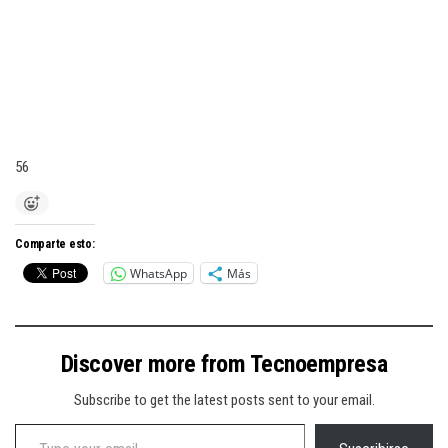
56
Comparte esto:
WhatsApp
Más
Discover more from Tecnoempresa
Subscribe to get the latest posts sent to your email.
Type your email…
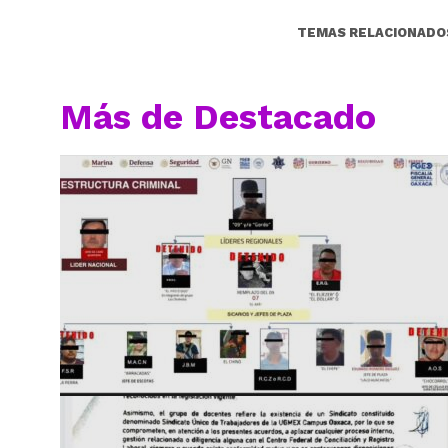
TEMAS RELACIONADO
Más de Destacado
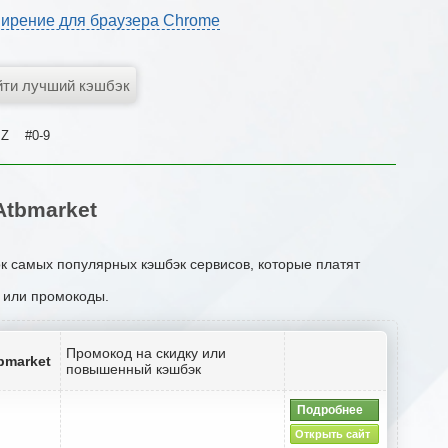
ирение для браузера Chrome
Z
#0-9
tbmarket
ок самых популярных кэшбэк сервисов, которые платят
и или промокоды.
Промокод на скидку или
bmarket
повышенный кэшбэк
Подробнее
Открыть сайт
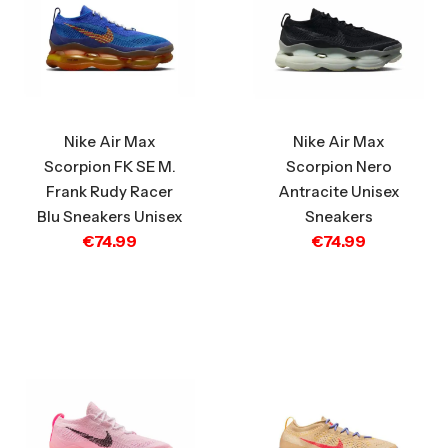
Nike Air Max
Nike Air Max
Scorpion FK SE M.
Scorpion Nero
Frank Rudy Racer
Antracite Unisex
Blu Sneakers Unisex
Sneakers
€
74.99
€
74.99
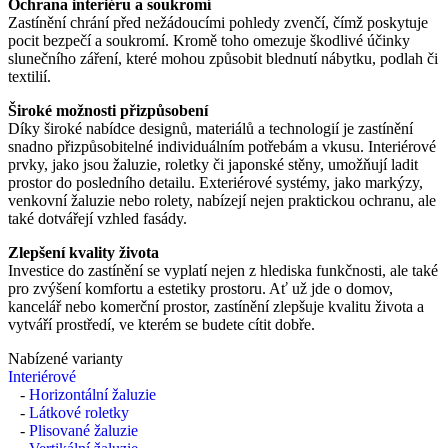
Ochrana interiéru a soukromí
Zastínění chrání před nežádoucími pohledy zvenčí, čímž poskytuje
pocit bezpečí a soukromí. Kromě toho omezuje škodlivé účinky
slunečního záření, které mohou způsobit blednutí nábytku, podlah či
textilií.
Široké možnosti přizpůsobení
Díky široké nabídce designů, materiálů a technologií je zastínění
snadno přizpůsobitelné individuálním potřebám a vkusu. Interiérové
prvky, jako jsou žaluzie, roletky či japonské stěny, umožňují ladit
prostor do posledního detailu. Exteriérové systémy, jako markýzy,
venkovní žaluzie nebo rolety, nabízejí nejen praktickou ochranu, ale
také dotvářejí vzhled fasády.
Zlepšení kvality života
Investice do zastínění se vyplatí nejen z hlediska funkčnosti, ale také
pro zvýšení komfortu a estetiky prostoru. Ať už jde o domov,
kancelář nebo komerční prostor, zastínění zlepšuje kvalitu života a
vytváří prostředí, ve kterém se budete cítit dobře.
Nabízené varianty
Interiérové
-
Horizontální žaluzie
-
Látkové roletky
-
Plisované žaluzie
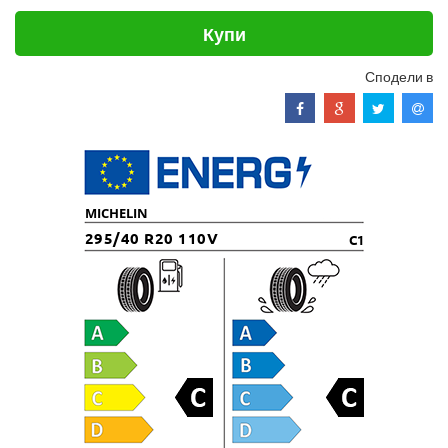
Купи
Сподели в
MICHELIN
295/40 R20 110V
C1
· · · · · · ·
• **PROBLEM REQUIREMENTS**:
An exact copy of all the records, free of pictures, is the expected answer.

• **EXERCISE RESULT**:
56
Comparte esto:
WhatsApp
Más
Discover more from Tecnoempresa
Subscribe to get the latest posts sent to your email.
Type your email…
TEMAS RELACIONADO
Más de Destacado
ирение для браузера Chrome
Z
#0-9
tbmarket
ок самых популярных кэшбэк сервисов, которые платят
и или промокоды.
Промокод на скидку или
bmarket
повышенный кэшбэк
Подробнее
Открыть сайт
Nike Air Max
Nike Air Max
Scorpion FK SE M.
Scorpion Nero
Frank Rudy Racer
Antracite Unisex
Blu Sneakers Unisex
Sneakers
€
74.99
€
74.99
Ochrana interiéru a soukromí
Zastínění chrání před nežádoucími pohledy zvenčí, čímž poskytuje
pocit bezpečí a soukromí. Kromě toho omezuje škodlivé účinky
slunečního záření, které mohou způsobit blednutí nábytku, podlah či
textilií.
Široké možnosti přizpůsobení
Díky široké nabídce designů, materiálů a technologií je zastínění
snadno přizpůsobitelné individuálním potřebám a vkusu. Interiérové
prvky, jako jsou žaluzie, roletky či japonské stěny, umožňují ladit
prostor do posledního detailu. Exteriérové systémy, jako markýzy,
venkovní žaluzie nebo rolety, nabízejí nejen praktickou ochranu, ale
také dotvářejí vzhled fasády.
Zlepšení kvality života
Investice do zastínění se vyplatí nejen z hlediska funkčnosti, ale také
pro zvýšení komfortu a estetiky prostoru. Ať už jde o domov,
kancelář nebo komerční prostor, zastínění zlepšuje kvalitu života a
vytváří prostředí, ve kterém se budete cítit dobře.
Nabízené varianty
Interiérové
-
Horizontální žaluzie
-
Látkové roletky
-
Plisované žaluzie
Купи
Сподели в
MICHELIN
295/40 R20 110V
C1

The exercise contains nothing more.